NEW YORK (AP) — "This crew is good," declares Al Pacino's Los Angeles detective Vincent Hanna in Michael Mann's sprawling noir saga "Heat." Hanna is speaking of Neil McCauley's (Robert De Niro) criminal gang but the same could also be said of Mann and his production team.
The sheer filmmaking rigor is one of the things on display in the "Heat" Blu-ray, out Tuesday, that includes a number of insights into Mann's 1995 opus of driven men and the women who suffer their obsessions. It features a glorious restoration of the film, the most pristine presentation yet of Mann's heavily researched investigation into the night — a recurring fascination for the intrepid director of "Collateral" and "Miami Vice."
It was and remains the quintessential Mann film.
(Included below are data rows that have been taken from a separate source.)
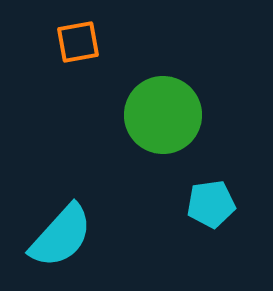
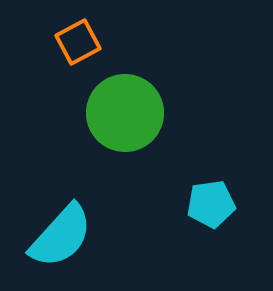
orange square: rotated 18 degrees counterclockwise
green circle: moved 38 px left, 2 px up
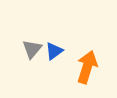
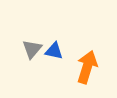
blue triangle: rotated 48 degrees clockwise
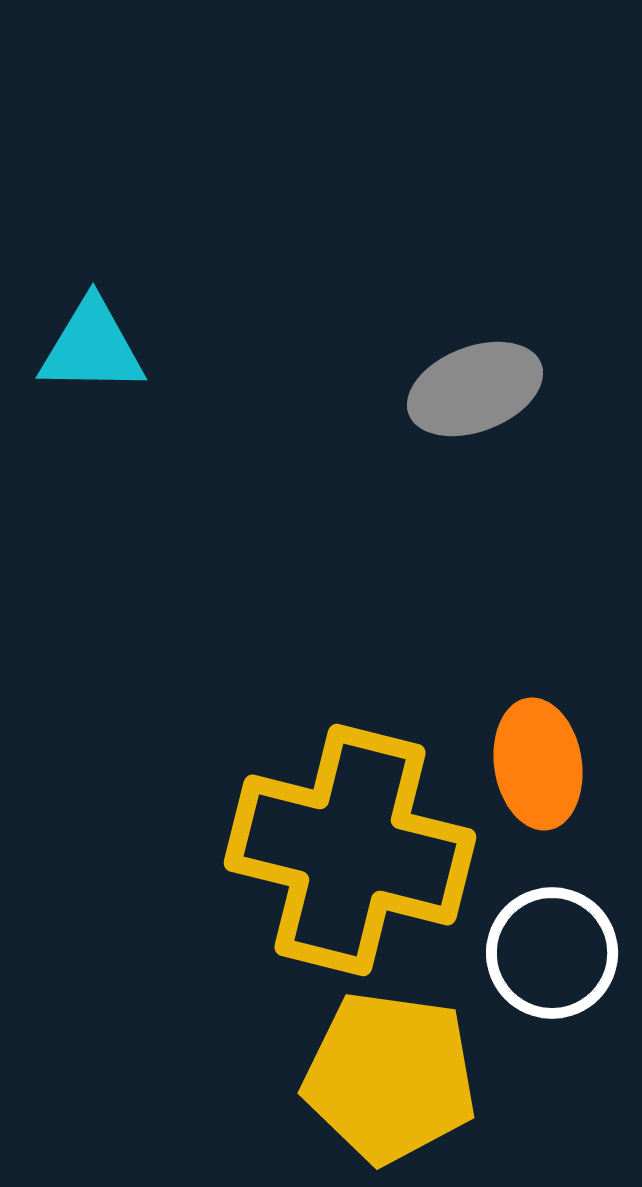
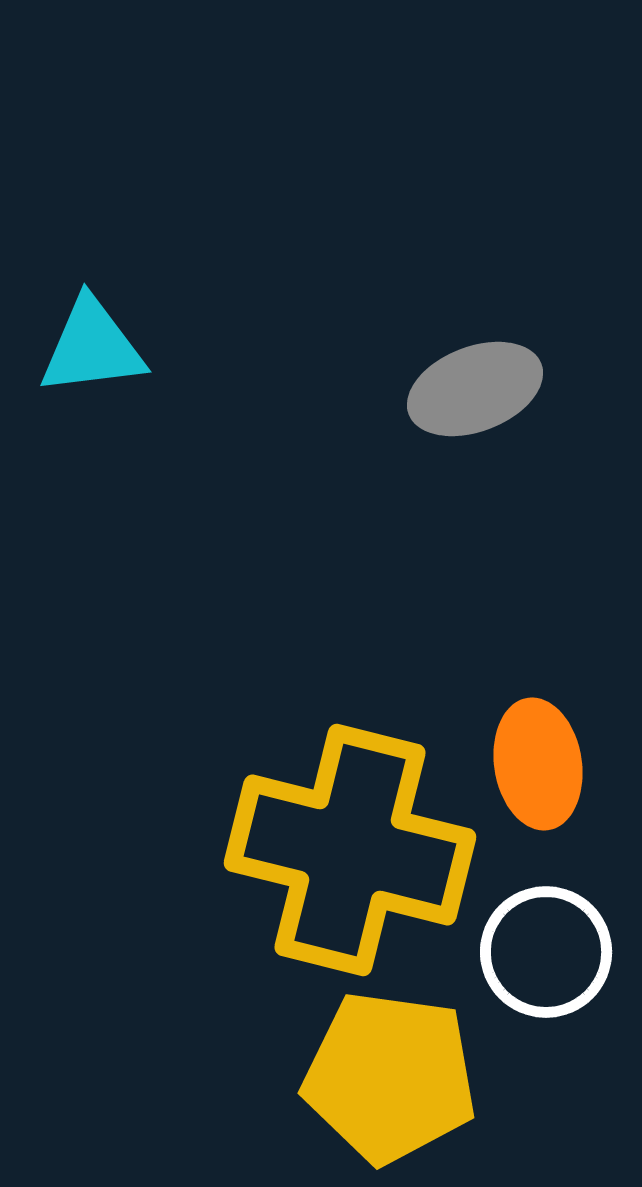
cyan triangle: rotated 8 degrees counterclockwise
white circle: moved 6 px left, 1 px up
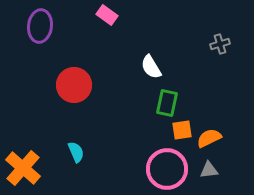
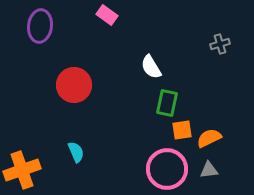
orange cross: moved 1 px left, 2 px down; rotated 30 degrees clockwise
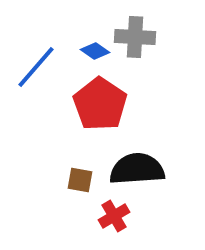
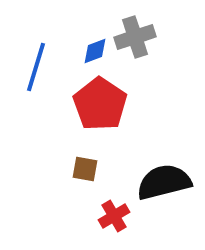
gray cross: rotated 21 degrees counterclockwise
blue diamond: rotated 56 degrees counterclockwise
blue line: rotated 24 degrees counterclockwise
black semicircle: moved 27 px right, 13 px down; rotated 10 degrees counterclockwise
brown square: moved 5 px right, 11 px up
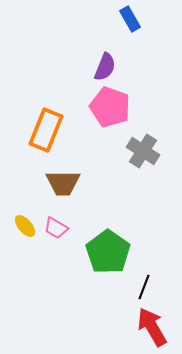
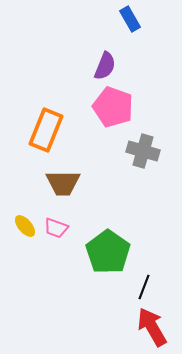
purple semicircle: moved 1 px up
pink pentagon: moved 3 px right
gray cross: rotated 16 degrees counterclockwise
pink trapezoid: rotated 10 degrees counterclockwise
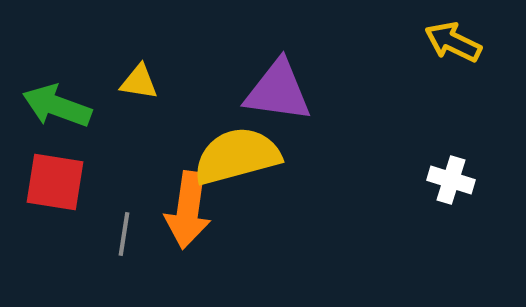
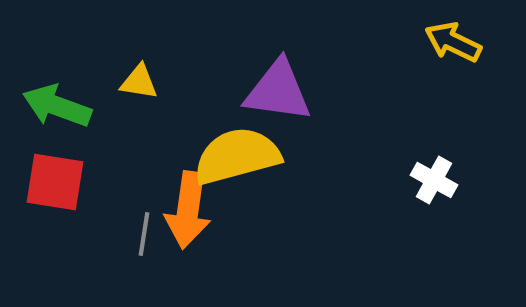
white cross: moved 17 px left; rotated 12 degrees clockwise
gray line: moved 20 px right
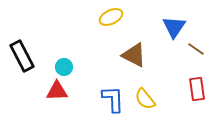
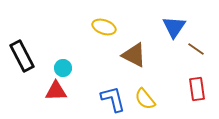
yellow ellipse: moved 7 px left, 10 px down; rotated 45 degrees clockwise
cyan circle: moved 1 px left, 1 px down
red triangle: moved 1 px left
blue L-shape: rotated 12 degrees counterclockwise
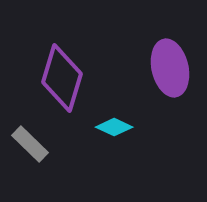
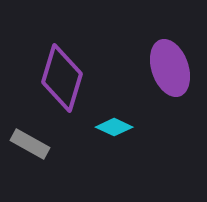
purple ellipse: rotated 6 degrees counterclockwise
gray rectangle: rotated 15 degrees counterclockwise
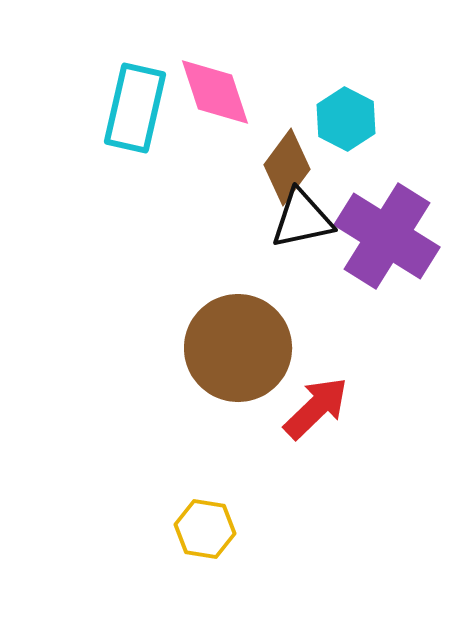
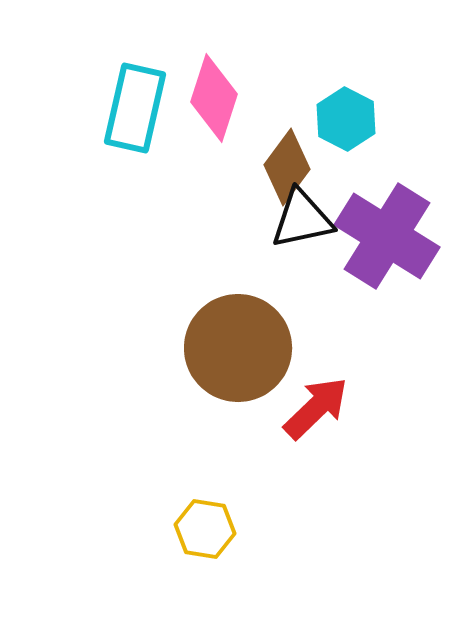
pink diamond: moved 1 px left, 6 px down; rotated 36 degrees clockwise
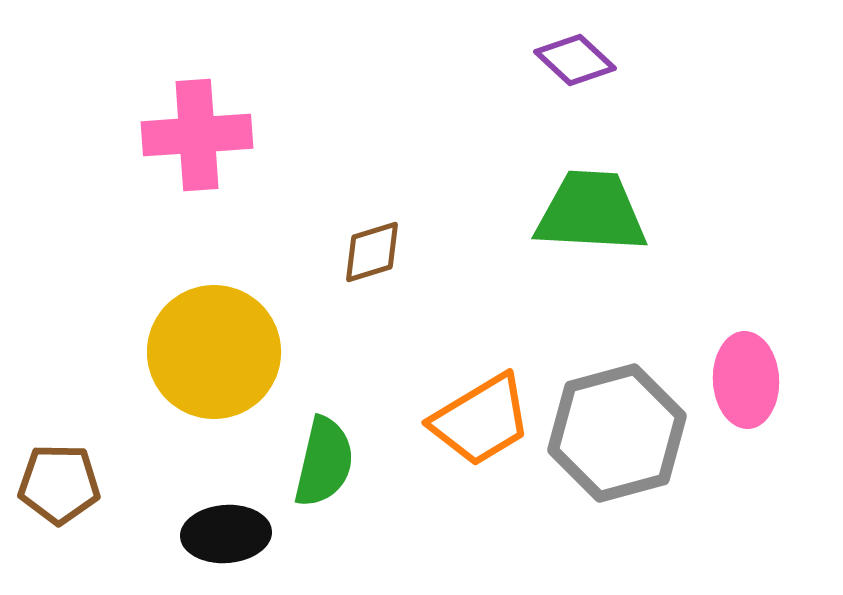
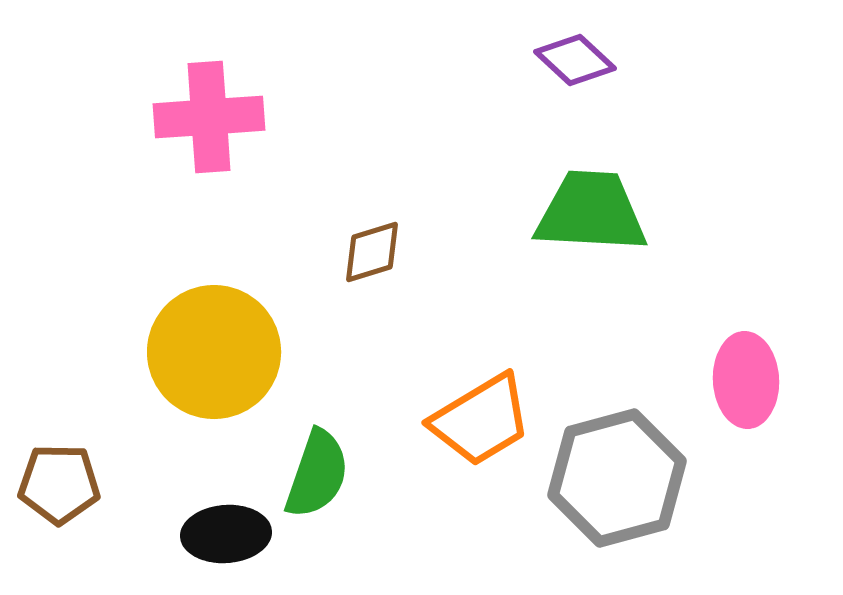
pink cross: moved 12 px right, 18 px up
gray hexagon: moved 45 px down
green semicircle: moved 7 px left, 12 px down; rotated 6 degrees clockwise
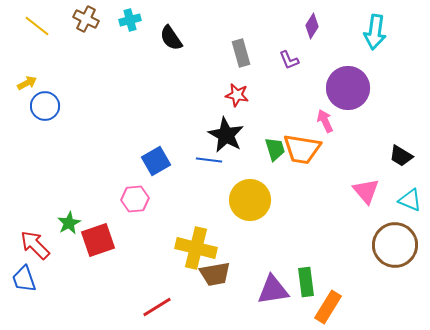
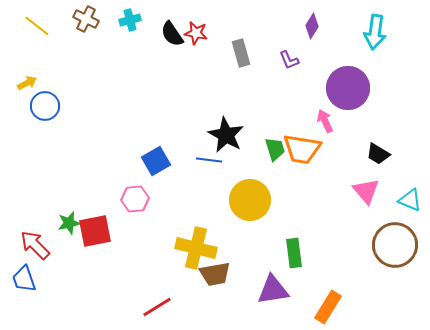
black semicircle: moved 1 px right, 4 px up
red star: moved 41 px left, 62 px up
black trapezoid: moved 23 px left, 2 px up
green star: rotated 15 degrees clockwise
red square: moved 3 px left, 9 px up; rotated 8 degrees clockwise
green rectangle: moved 12 px left, 29 px up
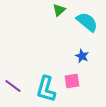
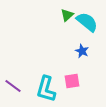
green triangle: moved 8 px right, 5 px down
blue star: moved 5 px up
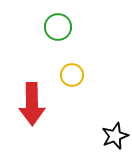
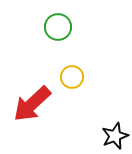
yellow circle: moved 2 px down
red arrow: rotated 48 degrees clockwise
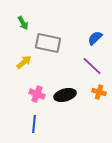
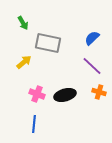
blue semicircle: moved 3 px left
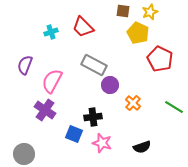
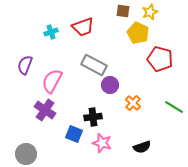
red trapezoid: rotated 65 degrees counterclockwise
red pentagon: rotated 10 degrees counterclockwise
gray circle: moved 2 px right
Preceded by "The Last of the Mohicans" and followed by "The Insider," ''Heat" found the director — and his legendary leads — at the very top of their game: the thunderous downtown Los Angeles shootout, the historic Pacino-De Niro tete-a-tete, the panorama of characters.
Taking a break from developing a miniseries of Mark Bowden's upcoming Tet Offensive history, "Hue 1968" — a project he is bursting with enthusiasm for — Mann spoke recently about "Heat," 22 years later.
AP: What did you want to accomplish with this restoration?
Mann: What I wanted to do was take it away from the way the world would have seemed, seen 22 years ago, and into the way the world is now. Everything evolves, including what we think is real, how we see light and shadow on a human face, what constitutes a dramatic aspect. I think we probably went into every shot of the film.
AP: You're co-writing a novel prequel to "Heat." Is that something that could turn into a film?
Mann: It may be. It's a ways away. There's a lot of work that's going to have to go into that.
AP: One striking aspect of "Heat" is how you linger on the deaths of various characters, as if taking a moment to contemplate the choices that brought them to their fate.
Mann: I'm a big believer in causality. I think if there was an instrument to measure all the micro-causal tracks between what causes a thing to happen and the effect, it would all be knowable. We don't have that instrument.
AP: This film and others of yours, like "The Insider," are about men consumed by their work. Are you drawn to these stories because the same is true of you?
Mann: I don't know, maybe. Do I have to be lying down to answer this question? Listen, drama to me is conflict. Conflict is usually some kind of collision. Collision between two slackers isn't really that interesting. "Do you want to watch TV at my house or your house?" It tends to take you into people who are pretty proficient at what they do, or want to be good at what they do, or ambitious.
AP: Do you grant that you're an obsessively detailed filmmaker?
Mann: I plead guilty to being ambitious. I wish I wasn't that ambitious sometimes because I love shooting. Some directors don't like shooting. I actually like shooting. I would lead a very happy life as a journeyman director and I'm incapable of it. But I have to feel pretty passionate about something.
AP: The coffee shop scene famously for the first time united Pacino and De Niro on screen. Yet you avoided a wide shot of them both fully in the frame and stuck to over-the-shoulder shots. Why?
Mann: I hadn't intended on excluding a wide shot until the editing. Every time we (Mann and editor Dov Hoenig) put that shot in, it let the air out of the balloon. It deflated the intensity. ... When you stopped being empathetically projected over Al's shoulder of Bob or vice versa, but then became an observer looking at the two of them, it stopped being quite as intensely immersive.
AP: Instead, they aren't fully seen together until the final shot of the film, that incredible crescendo scored by Moby .
Mann: By the way, he was integral in the editing. He was fascinated with the film. We had a strange (round-the-clock) editing situation. ... Often, I'd get in in the morning and Moby would be there sleeping under one of the Avids or something because he was hanging around quite a bit.
AP: Has "Heat," in particular, remained with you? The characters seem to still rattle around your head.
Mann: Well, they all do. "The Insider" and "Heat" are two films I've never really changed. They didn't need any modification. There's a line I'd take out of "Heat" if I was ever motivated to. I'm not going to tell you what it is, though.
AP: Pacino has a few famously big, theatrical moments in the film. He's claimed his character has an unseen cocaine habit that explains some of the behavior.
Mann: That kind of provocation and verbal, psychological assault is absolutely what guys who are good at doing this will do. That's kind of where it comes from. And the scene with Hank Azaria, as well. By this point, Al and I were almost three-quarters of the way through shooting the film and it was Azaria's first day on the set. Al and I had a kind of shorthand communication about "I'm going to try something" or "I'm going to do a free one," which meant that we had gotten the scene and "Let me just rip and see what's going to happen spontaneously." He and I would always do these. I said, "Great, go ahead." We had forgotten to clue in Azaria. So all of a sudden Al explodes all over the place. The look on Azaria's face.